**Exercise prompt:**
Scan the data for "optical" and copy each matching line.

== Data provided ==

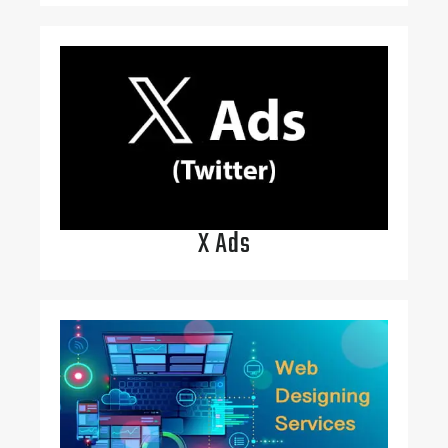
X Ads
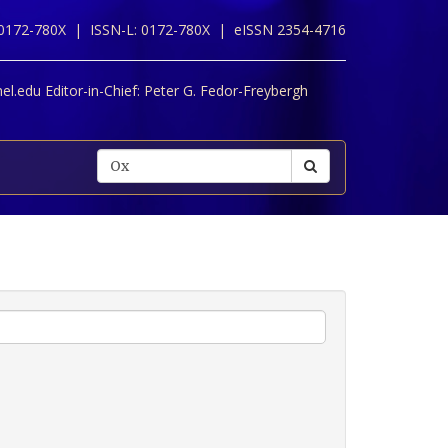
 0172-780X |
ISSN-L: 0172-780X |
eISSN 2354-4716
l.edu Editor-in-Chief:
Peter G. Fedor-Freybergh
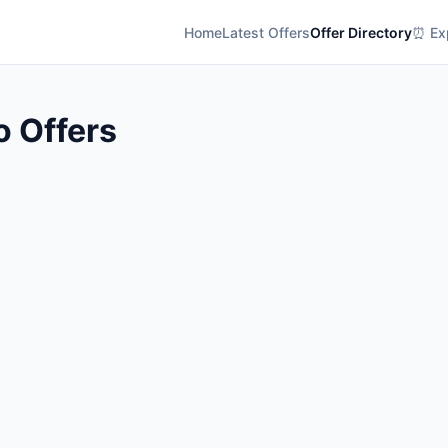
Home
Latest Offers
Offer Directory
⏰ Exp
o Offers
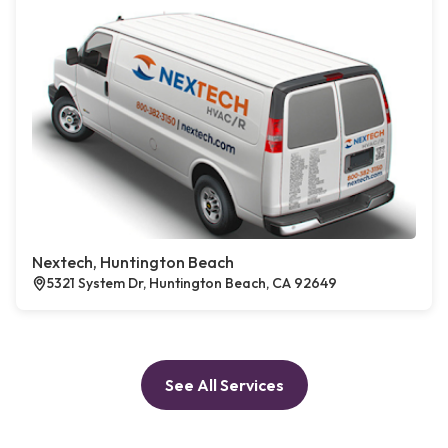
Nextech, Huntington Beach
5321 System Dr, Huntington Beach, CA 92649
See All Services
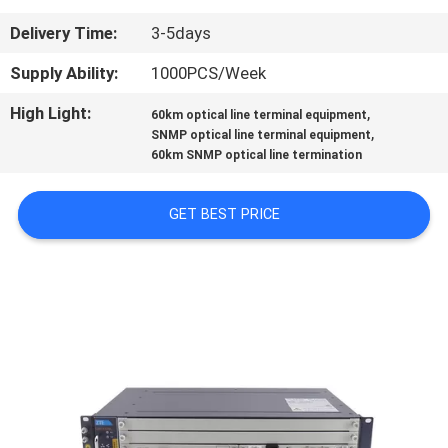
CONTROL
Delivery Time:
3-5days
CONTACT
Supply Ability:
1000PCS/Week
US
High Light:
,
60km optical line terminal equipment
,
SNMP optical line terminal equipment
60km SNMP optical line termination
NEWS
GET BEST PRICE
CASES
SITEMAP
PRIVACY
POLICY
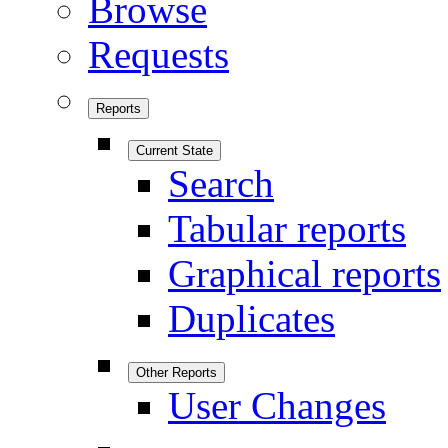
Browse
Requests
Reports
Current State
Search
Tabular reports
Graphical reports
Duplicates
Other Reports
User Changes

===

**Output for this exercise:**
60km optical line terminal equipment
SNMP optical line terminal equipment
60km SNMP optical line termination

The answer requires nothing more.